In these situations, companies are increasingly turning to something called “at-risk contracting.” In these arrangements, the company doing the hiring offers to pay the vendor if they achieve a specific outcome. For example, a hospital might hire a company to reduce in-hospital infections and pay them based on reductions in infections, or a company may hire a vendor to minimize the downtime of their internal network, and pay them based on downtime. By tying compensation to the outcome that the hiring party actually cares about, the vendors well incentivized to do precisely what the hiring company wants them to do!

But in these arrangements, it’s critical to both parties that there’s a good way to measure the effect of the vendor’s efforts or someone will get over or under paid. That’s not an average effect, that’s a specific effect, and something for which experiments are not well-suited.

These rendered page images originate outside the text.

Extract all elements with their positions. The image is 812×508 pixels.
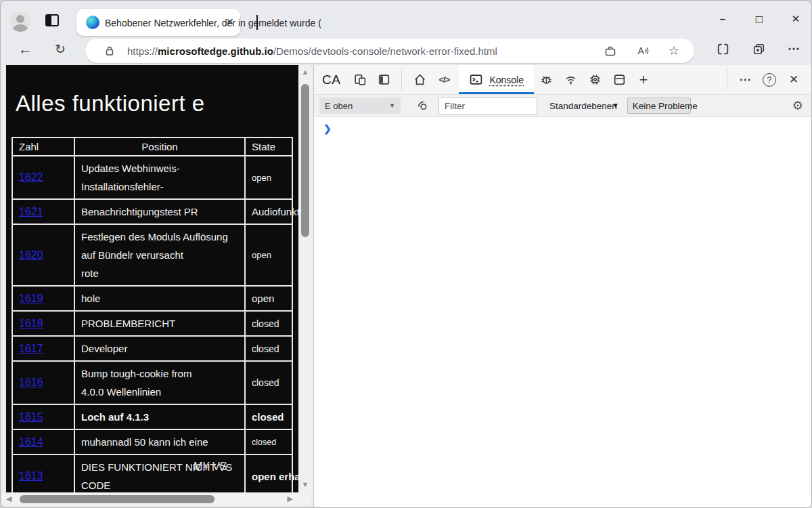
- table-row: 1613 DIES FUNKTIONIERT NICHT VS CODEMY V…: [12, 454, 292, 492]
- split-screen-icon[interactable]: [716, 42, 730, 56]
- table-row: 1617 Developer closed: [12, 336, 292, 361]
- issue-state: open: [252, 293, 286, 304]
- console-settings-gear-icon[interactable]: [792, 98, 803, 113]
- scroll-right-icon[interactable]: [288, 494, 293, 503]
- devtools-tab-bar: CA: [314, 65, 811, 95]
- console-tab-label: Konsole: [489, 75, 524, 85]
- chevron-down-icon: [389, 102, 395, 109]
- console-icon: [469, 72, 483, 87]
- issues-counter-badge[interactable]: Keine Probleme: [627, 98, 691, 114]
- issues-table: Zahl Position State 1622 Updates Webhinw…: [12, 137, 293, 492]
- device-emulation-icon[interactable]: [347, 65, 371, 94]
- devtools-activity-label: CA: [322, 72, 340, 87]
- close-window-button[interactable]: [790, 13, 802, 26]
- scroll-left-icon[interactable]: [6, 494, 12, 503]
- tab-console[interactable]: Konsole: [459, 65, 534, 94]
- issue-state: closed: [252, 411, 286, 423]
- debugger-bug-icon[interactable]: [534, 65, 558, 94]
- issue-link[interactable]: 1615: [19, 411, 43, 423]
- issue-position: Festlegen des Moduls Auflösung auf Bünde…: [81, 228, 238, 282]
- context-selector[interactable]: E oben: [319, 98, 401, 114]
- issue-position: PROBLEMBERICHT: [81, 314, 238, 333]
- network-wifi-icon[interactable]: [558, 65, 583, 94]
- horizontal-scroll-thumb[interactable]: [20, 495, 215, 503]
- performance-chip-icon[interactable]: [583, 65, 607, 94]
- application-storage-icon[interactable]: [607, 65, 631, 94]
- devtools-more-icon[interactable]: [733, 65, 757, 94]
- favorite-star-icon[interactable]: [669, 45, 679, 57]
- table-row: 1615 Loch auf 4.1.3 closed: [12, 404, 292, 429]
- tab-title: Behobener Netzwerkfehler, der in gemelde…: [105, 18, 321, 28]
- log-levels-dropdown[interactable]: Standardebenen: [549, 101, 619, 111]
- profile-avatar[interactable]: [10, 12, 30, 32]
- context-selector-value: E oben: [325, 101, 353, 111]
- live-expression-eye-icon[interactable]: [415, 98, 430, 113]
- page-viewport: Alles funktioniert e Zahl Position State…: [6, 65, 298, 492]
- svg-text:A: A: [637, 45, 644, 56]
- table-row: 1621 Benachrichtigungstest PR Audiofunkt…: [12, 199, 292, 224]
- issue-position: Updates Webhinweis- Installationsfehler-: [81, 159, 238, 196]
- issue-link[interactable]: 1616: [19, 377, 43, 388]
- issue-link[interactable]: 1619: [19, 293, 43, 304]
- issue-state: Audiofunktio: [252, 206, 286, 217]
- vertical-scrollbar[interactable]: [298, 65, 312, 492]
- issue-link[interactable]: 1618: [19, 318, 43, 329]
- issue-link[interactable]: 1621: [19, 206, 43, 217]
- collections-icon[interactable]: [752, 42, 766, 56]
- issue-state: closed: [252, 343, 286, 354]
- filter-input[interactable]: [438, 97, 537, 114]
- edge-logo-icon: [86, 16, 99, 29]
- issue-link[interactable]: 1614: [19, 436, 43, 448]
- vertical-scroll-thumb[interactable]: [301, 84, 309, 237]
- horizontal-scrollbar[interactable]: [2, 492, 311, 505]
- elements-tab-icon[interactable]: [432, 65, 456, 94]
- minimize-button[interactable]: [717, 13, 729, 26]
- console-toolbar: E oben Standardebenen Keine Probleme: [314, 95, 811, 117]
- column-header-zahl: Zahl: [12, 137, 74, 156]
- issue-position: Benachrichtigungstest PR: [81, 203, 238, 221]
- issue-state: open erha: [252, 471, 286, 482]
- tab-close-icon[interactable]: [226, 16, 234, 27]
- browser-tab[interactable]: Behobener Netzwerkfehler, der in gemelde…: [76, 9, 240, 36]
- workspaces-icon[interactable]: [45, 14, 59, 26]
- text-cursor: [256, 15, 258, 30]
- scroll-down-icon[interactable]: [298, 480, 312, 488]
- dock-side-icon[interactable]: [371, 65, 396, 94]
- issue-link[interactable]: 1620: [19, 249, 43, 261]
- table-row: 1620 Festlegen des Moduls Auflösung auf …: [12, 224, 292, 286]
- back-button[interactable]: [18, 41, 32, 58]
- more-tabs-plus-icon[interactable]: [631, 65, 656, 94]
- lock-icon[interactable]: [103, 44, 116, 58]
- window-controls: [717, 13, 802, 26]
- table-row: 1614 muhannadl 50 kann ich eine closed: [12, 429, 292, 454]
- issue-position: muhannadl 50 kann ich eine: [81, 433, 238, 451]
- home-tab-icon[interactable]: [407, 65, 432, 94]
- read-aloud-icon[interactable]: A: [636, 44, 650, 58]
- work-profile-icon[interactable]: [604, 44, 617, 58]
- issue-link[interactable]: 1622: [19, 171, 43, 183]
- maximize-button[interactable]: [753, 13, 765, 26]
- issue-link[interactable]: 1613: [19, 470, 43, 482]
- ghost-artifact-text: MY VS: [194, 461, 227, 473]
- browser-toolbar: https://microsoftedge.github.io/Demos/de…: [1, 36, 811, 65]
- table-row: 1616 Bump tough-cookie from 4.0.0 Wellen…: [12, 361, 292, 404]
- console-output[interactable]: [314, 117, 811, 507]
- issue-link[interactable]: 1617: [19, 343, 43, 354]
- address-bar[interactable]: https://microsoftedge.github.io/Demos/de…: [85, 39, 694, 63]
- browser-window: Behobener Netzwerkfehler, der in gemelde…: [0, 0, 812, 508]
- url-text: https://microsoftedge.github.io/Demos/de…: [127, 45, 604, 57]
- devtools-pane: CA: [313, 65, 811, 507]
- reload-button[interactable]: [55, 41, 66, 57]
- issue-position: hole: [81, 289, 238, 308]
- tab-strip: Behobener Netzwerkfehler, der in gemelde…: [1, 1, 811, 36]
- help-icon[interactable]: [763, 73, 776, 87]
- issue-state: closed: [252, 318, 286, 329]
- settings-more-icon[interactable]: [788, 41, 800, 56]
- devtools-close-icon[interactable]: [782, 65, 806, 94]
- issue-position: Bump tough-cookie from 4.0.0 Wellenlinie…: [81, 364, 238, 401]
- issue-state: open: [252, 173, 286, 183]
- column-header-state: State: [245, 137, 292, 156]
- console-prompt-icon[interactable]: [323, 123, 332, 134]
- issue-position: Developer: [81, 339, 238, 358]
- scroll-up-icon[interactable]: [298, 68, 312, 76]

In these circumstances, it’s unfortunately the case that people often just measure outcomes before the vendor starts and compare them to outcomes when the vendor finishes. But if the outcome in question is subject to natural variation – such as seasonality – then we expect the outcome to vary whether the vendor does anything or not, and so you need a better causal design (e.g. difference-in-difference) to take those types of confounders into account.

Don’t want to be limited¶

Here’s another important thought: professionally, if you only know how to do A/B testing, you risk limiting your opportunities for upward advancement. Big companies are getting better and better at providing analysts with extremely user friendly A/B testing tools, which means doing A/B tests is getting easier and easier. Twitter, for example, has an internal tool called Duck, Duck, Goose that makes running an A/B test a relatively low-difficulty task. And while running a good A/B test is never easy (as we have discussed at length, even with A/B testing, the internal and external validity of our causal estimates will always be dependent on a wide range of assumptions), it is something that more and more people are learning to do well and which companies are learning to make easier. Thus, if all you know how to do are A/B tests, you may find it increasingly hard to differentiate yourself in the data science market.

Again, this isn’t to say you shouldn’t learn to do A/B testing, just don’t only learn A/B testing.

Not enough to be able to do it; you must be able to explain it¶

One final reason it’s important to understand how to apply the logic of causal inference to observational data is that even if you only work with A/B data, it is almost inevitable that you will interact with other people in your company who want to use observational data. In these situations, it’s not enough that you understand the considerations that go into making causal inferences from observational data; you also need to be able to explain those to colleagues.